Re: [RESEND PATCH v7 7/8] kernfs: Replace per-fs rwsem with hashed rwsems.

From: Imran Khan
Date: Sun Mar 20 2022 - 21:57:31 EST


Hello Al,
Thanks again for reviewing this.

On 18/3/22 11:07 am, Al Viro wrote:
> On Thu, Mar 17, 2022 at 06:26:11PM +1100, Imran Khan wrote:
>
>> diff --git a/fs/kernfs/symlink.c b/fs/kernfs/symlink.c
>> index 9d4103602554..cbdd1be5f0a8 100644
>> --- a/fs/kernfs/symlink.c
>> +++ b/fs/kernfs/symlink.c
>> @@ -113,12 +113,19 @@ static int kernfs_getlink(struct inode *inode, char *path)
>> struct kernfs_node *kn = inode->i_private;
>> struct kernfs_node *parent = kn->parent;
>> struct kernfs_node *target = kn->symlink.target_kn;
>> - struct rw_semaphore *rwsem;
>> + struct kernfs_rwsem_token token;
>> int error;
>>
>> - rwsem = kernfs_down_read(parent);
>> + /**
>> + * Lock both parent and target, to avoid their movement
>> + * or removal in the middle of path construction.
>> + * If a competing remove or rename for parent or target
>> + * wins, it will be reflected in result returned from
>> + * kernfs_get_target_path.
>> + */
>> + kernfs_down_read_double_nodes(target, parent, &token);
>> error = kernfs_get_target_path(parent, target, path);
>> - kernfs_up_read(rwsem);
>> + kernfs_up_read_double_nodes(target, parent, &token);
>>
>> return error;
>> }
>
> No. Read through the kernfs_get_target_path(). Why would locking these
> two specific nodes be sufficient for anything useful? That code relies
> upon ->parent of *many* nodes being stable. Which is not going to be
> guaranteed by anything of that sort.
>
> And it's not just "we might get garbage if we race" - it's "we might
> walk into kfree'd object and proceed to walk the pointer chain".
>
> Or have this loop
> kn = target;
> while (kn->parent && kn != base) {
> len += strlen(kn->name) + 1;
> kn = kn->parent;
> }
> see the names that are not identical to what we see in
> kn = target;
> while (kn->parent && kn != base) {
> int slen = strlen(kn->name);
>
> len -= slen;
> memcpy(s + len, kn->name, slen);
> if (len)
> s[--len] = '/';
>
> kn = kn->parent;
> }
> done later in the same function. With obvious unpleasant effects.
> Or a different set of nodes, for that matter.
>
> This code really depends upon the tree being stable. No renames of
> any sort allowed during that thing.

Yes. My earlier approach is wrong.

This patch set has also introduced a per-fs mutex (kernfs_rm_mutex)
which should fix the problem of inconsistent tree view as far as
kernfs_get_path is concerned.
Acquiring kernfs_rm_mutex before invoking kernfs_get_path in
kernfs_getlink will ensure that kernfs_get_path will get a consistent
view of ->parent of nodes from root to target. This is because acquiring
kernfs_rm_mutex will ensure that __kernfs_remove does not remove any
kernfs_node(or parent of kernfs_node). Further it ensures that
kernfs_rename_ns does not move any kernfs_node. So far I have not used
per-fs mutex in kernfs_rename_ns but I can make this change in next
version. So following change on top of current patch set should fix
this issue of ->parent change in the middle of kernfs_get_path.
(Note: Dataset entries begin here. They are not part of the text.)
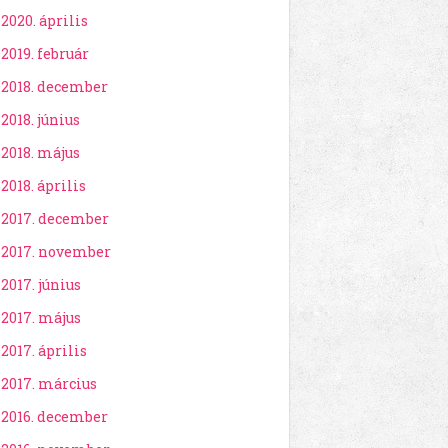
2020. április
2019. február
2018. december
2018. június
2018. május
2018. április
2017. december
2017. november
2017. június
2017. május
2017. április
2017. március
2016. december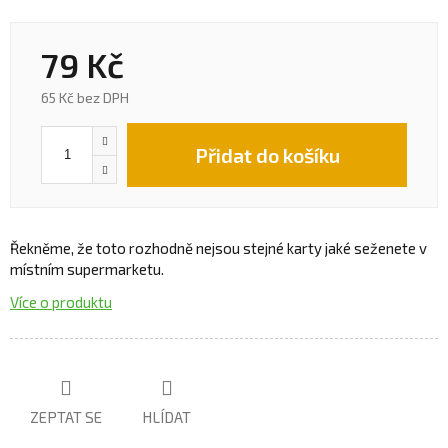
79 Kč
65 Kč bez DPH
Přidat do košíku
Řekněme, že toto rozhodně nejsou stejné karty jaké seženete v
místním supermarketu.
Více o produktu
ZEPTAT SE
HLÍDAT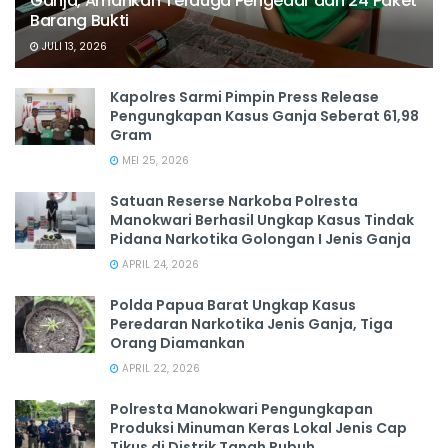
Ganja, Amankan Terduga Pengedar dan 24 Paket
Barang Bukti
JULI 13, 2026
Kapolres Sarmi Pimpin Press Release
Pengungkapan Kasus Ganja Seberat 61,98
Gram
MEI 25, 2026
Satuan Reserse Narkoba Polresta
Manokwari Berhasil Ungkap Kasus Tindak
Pidana Narkotika Golongan I Jenis Ganja
APRIL 24, 2026
Polda Papua Barat Ungkap Kasus
Peredaran Narkotika Jenis Ganja, Tiga
Orang Diamankan
APRIL 22, 2026
Polresta Manokwari Pengungkapan
Produksi Minuman Keras Lokal Jenis Cap
Tikus di Distrik Tanah Rubuh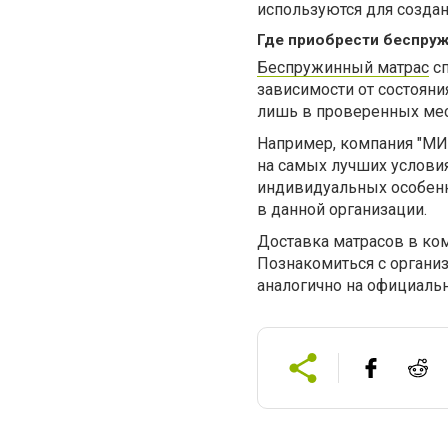
используются для созда
Где приобрести беспру
Беспружинный матрас
сп
зависимости от состояни
лишь в проверенных мес
Например, компания "М
на самых лучших условия
индивидуальных особенн
в данной организации.
Доставка матрасов в ком
Познакомиться с органи
аналогично на официальн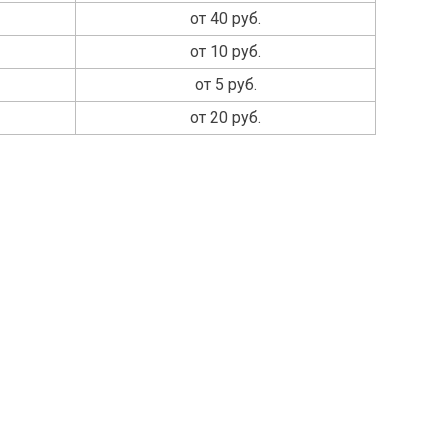
от 40 руб.
от 10 руб.
от 5 руб.
от 20 руб.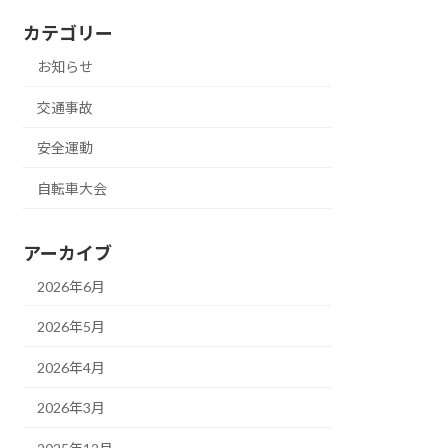
カテゴリー
お知らせ
交通事故
安全運動
自転車大会
アーカイブ
2026年6月
2026年5月
2026年4月
2026年3月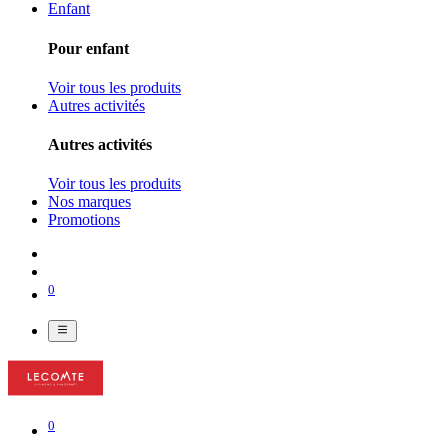
Enfant
Pour enfant
Voir tous les produits
Autres activités
Autres activités
Voir tous les produits
Nos marques
Promotions
0
0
diff --git a/fs/kernfs/dir.c b/fs/kernfs/dir.c
index 1b28d99ff1c3..8095dcdd437c 100644
--- a/fs/kernfs/dir.c
+++ b/fs/kernfs/dir.c
@@ -1672,11 +1672,13 @@ int kernfs_rename_ns(struct kernfs_node *kn,
struct kernfs_node *new_parent,
const char *old_name = NULL;
struct kernfs_rwsem_token token;
int error;
+ struct kernfs_root *root = kernfs_root(kn);

/* can't move or rename root */
if (!kn->parent)
return -EINVAL;

+ mutex_lock(&root->kernfs_rm_mutex);
old_parent = kn->parent;
kernfs_get(old_parent);
kernfs_down_write_triple_nodes(kn, old_parent, new_parent, &token);
@@ -1741,6 +1743,7 @@ int kernfs_rename_ns(struct kernfs_node *kn,
struct kernfs_node *new_parent,
error = 0;
out:
kernfs_up_write_triple_nodes(kn, new_parent, old_parent, &token);
+ mutex_unlock(&root->kernfs_rm_mutex);
return error;
}

diff --git a/fs/kernfs/symlink.c b/fs/kernfs/symlink.c
index cbdd1be5f0a8..805543d7a1f2 100644
--- a/fs/kernfs/symlink.c
+++ b/fs/kernfs/symlink.c
@@ -113,19 +113,22 @@ static int kernfs_getlink(struct inode *inode,
char *path)
struct kernfs_node *kn = inode->i_private;
struct kernfs_node *parent = kn->parent;
struct kernfs_node *target = kn->symlink.target_kn;
- struct kernfs_rwsem_token token;
+ struct kernfs_root *root;
int error;

+ root = kernfs_root(kn);
+
/**
- * Lock both parent and target, to avoid their movement
- * or removal in the middle of path construction.
- * If a competing remove or rename for parent or target
- * wins, it will be reflected in result returned from
- * kernfs_get_target_path.
+ * Acquire kernfs_rm_mutex to ensure that kernfs_get_path
+ * sees correct ->parent for all nodes.
+ * We need to make sure that during kernfs_get_path parent
+ * of any node from target to root does not change. Acquiring
+ * kernfs_rm_mutex ensure that there are no concurrent remove
+ * or rename operations.
*/
- kernfs_down_read_double_nodes(target, parent, &token);
+ mutex_lock(&root->kernfs_rm_mutex);
error = kernfs_get_target_path(parent, target, path);
- kernfs_up_read_double_nodes(target, parent, &token);
+ mutex_unlock(&root->kernfs_rm_mutex);

return error;
}

Could you please let me know if you see some issues with this approach ?

Thanks
-- Imran